BMW, Mercedesy, Volkswageny, Audi oraz Porsche to według belgijskiej policji najczęściej kradzione marki samochodów. Tylko w Brukseli miesięcznie ginie 100 samochodów tych marek. To prawdziwa zmora dla mieszkających tam urzędników i dyplomatów, których ze względu na siedzibę NATO i Unii Europejskiej jest bardzo wielu.

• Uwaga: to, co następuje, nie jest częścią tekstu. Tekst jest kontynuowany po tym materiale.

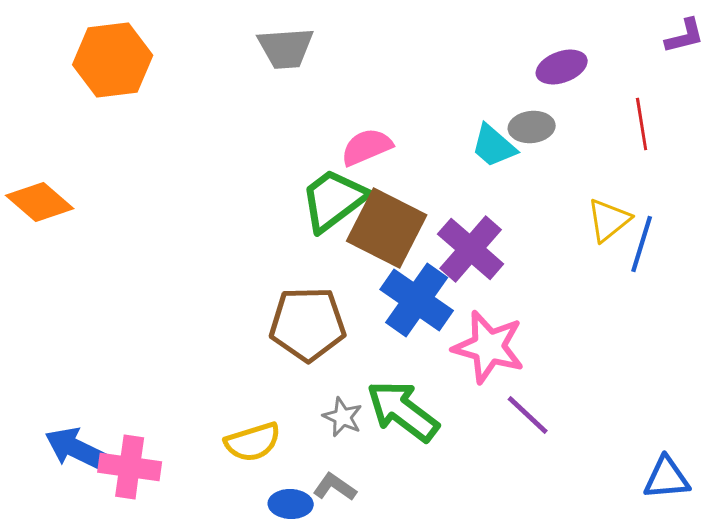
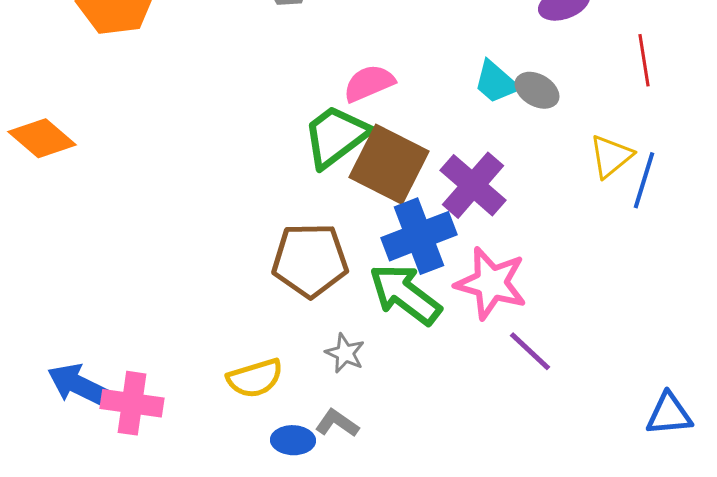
gray ellipse: (532, 127) -> (537, 90), moved, turned 36
blue cross: (417, 300) -> (419, 236), turned 34
green arrow: (403, 411) -> (405, 294), moved

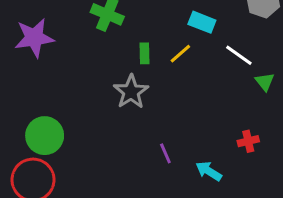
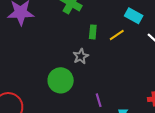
gray star: (131, 92) -> (81, 56), size x0.7
green circle: (45, 136) -> (61, 80), moved

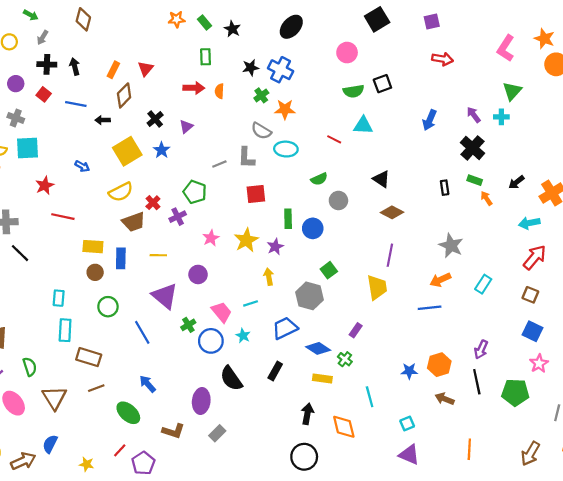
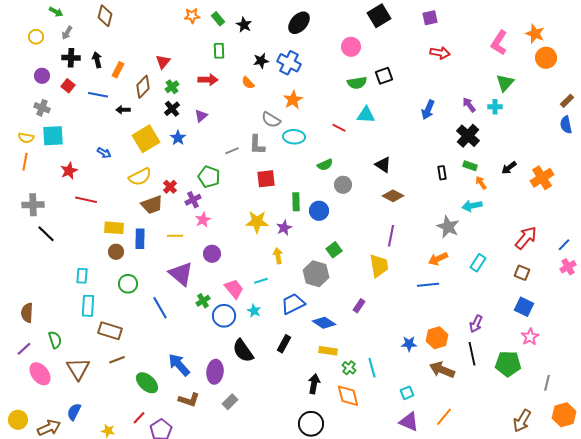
orange rectangle: (113, 70) -> (118, 70), moved
orange semicircle: (219, 91) -> (248, 83), moved, turned -48
green cross: (261, 95) -> (172, 87), moved
orange star: (285, 109) -> (293, 100), turned -30
cyan arrow: (529, 223) -> (472, 206), moved
pink star: (211, 238) -> (203, 220), moved
yellow star: (246, 240) -> (257, 222), turned 30
green cross: (345, 359) -> (349, 368), moved
blue arrow: (148, 384) -> (179, 365), moved, size x1.4
brown arrow: (445, 399) -> (442, 370), size x1.4
orange line: (469, 449) -> (444, 417), moved, turned 36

Geograficznie Bruksela jest idealnym miejscem na kradzieże samochodów – leży ha przecięciu wielu głównych dróg. Stąd auto łatwo wywieźć do Algierii czy do Rosji. Na kradzieże skarżą się zarówno urzędnicy Unii jaki i NATO. Tymczasem proceder ten jest już tak popularny, że spadają nawet zarobki złodziei. Prawdopodobnie za jedną kradzież otrzymuje, w przeliczeniu maksymalnie do 2 tysięcy złotych. Obok policji, także prasa belgijska wydała wojnę złodziejom – drukuje informacje jak zachować się w przypadku napadu. Publikowane są także reklamy satelitarnego nadzoru pojazdów, dzięki któremu skradziony pojazd w Belgii można zlokalizować w przybliżeniu do 1 metra, a poza nią w przybliżeniu do 10 metrów. Zainstalowanie takiego systemu jest bardzo drogie, dlatego na razie lepiej kupić tańszy samochód, który nie będzie na liście pojazdów pożądanych przez złodziei.